The BOS took questions from concerned residents, nearly all of which involved the Board of Education’s budget. Described as “a flat budget,” BOE Chair Kasey Diotte said “The board believes that this budget meets the responsibilities and is happy to present this budget.”

The most controversial item in the BOE budget is the proposed waive of preschool tuition, an approximate revenue of $35 to $40K. Originally conceived as a way to attract new families to the town in discussions regarding future school renovations, taxpayers questioned whether this is the year to implement the revenue reduction, given the pandemic. Sherman resident, John Dwyer, predicted that the “impact to our town and our society is going to be even worse than the impact we are seeing today” and stated that “I think it might be smart for us to not add a new item to the budget without having the townspeople vote on it.” He suggested that they delay the tuition waiver by a year, or until taxpayers can vote on the measure.

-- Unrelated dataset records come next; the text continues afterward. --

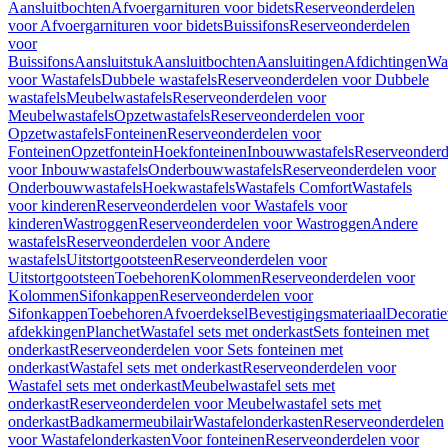
Aansluitbochten
Afvoergarnituren voor bidets
Reserveonderdelen
voor Afvoergarnituren voor bidets
Buissifons
Reserveonderdelen
voor
Buissifons
Aansluitstuk
Aansluitbochten
Aansluitingen
Afdichtingen
Was
voor Wastafels
Dubbele wastafels
Reserveonderdelen voor Dubbele
wastafels
Meubelwastafels
Reserveonderdelen voor
Meubelwastafels
Opzetwastafels
Reserveonderdelen voor
Opzetwastafels
Fonteinen
Reserveonderdelen voor
Fonteinen
Opzetfontein
Hoekfonteinen
Inbouwwastafels
Reserveonderd
voor Inbouwwastafels
Onderbouwwastafels
Reserveonderdelen voor
Onderbouwwastafels
Hoekwastafels
Wastafels Comfort
Wastafels
voor kinderen
Reserveonderdelen voor Wastafels voor
kinderen
Wastroggen
Reserveonderdelen voor Wastroggen
Andere
wastafels
Reserveonderdelen voor Andere
wastafels
Uitstortgootsteen
Reserveonderdelen voor
Uitstortgootsteen
Toebehoren
Kolommen
Reserveonderdelen voor
Kolommen
Sifonkappen
Reserveonderdelen voor
Sifonkappen
Toebehoren
Afvoerdeksel
Bevestigingsmateriaal
Decorati
afdekkingen
Planchet
Wastafel sets met onderkast
Sets fonteinen met
onderkast
Reserveonderdelen voor Sets fonteinen met
onderkast
Wastafel sets met onderkast
Reserveonderdelen voor
Wastafel sets met onderkast
Meubelwastafel sets met
onderkast
Reserveonderdelen voor Meubelwastafel sets met
onderkast
Badkamermeubilair
Wastafelonderkasten
Reserveonderdelen
voor Wastafelonderkasten
Voor fonteinen
Reserveonderdelen voor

Deirdre Fitzpatrick, another Sherman resident, one of several people who agreed about delaying the waiving of preschool tuition, asked what consideration was being had regarding next year’s academic needs given the possibility of continued distance learning. “We are going to be using technology more, so we should look at cutting in other areas” she said. All agreed that the future is uncertain, but she was assured that administrators and the BOE have begun discussing contingency plans for the fall.

Referencing a budget packet that was mailed to Sherman taxpayers the previous week, resident Patricia Bailey asked for the enrolled numbers of students and asked that those figures be added to future mailings. Superintendent Jeff Melendez agreed, saying that there are 259 preschool through 8th grade students and 134 high-school-aged students. All agreed that those numbers may be in flux due to the pandemic, given the possibility of people moving to the town to flee more populated areas or, in converse, not sending their children to preschool or kindergarten.

There were a number of questions asking for clarification on budget line items, such as the school’s elective programs, a creativity program, and more.

Several residents thanked the town leaders for their steady leadership throughout the crisis, with resident William Jones saying, “it’s a great comfort.” Lowe responded by reminding the public, “If anyone needs anything, needs any help, just let me know. We all have to work together through this and we will get through this.”

BOS member Bob Ostrosky was pragmatic about the future, saying “We don’t know what will happen. We will probably blow some categories in the budget and be under in other areas.”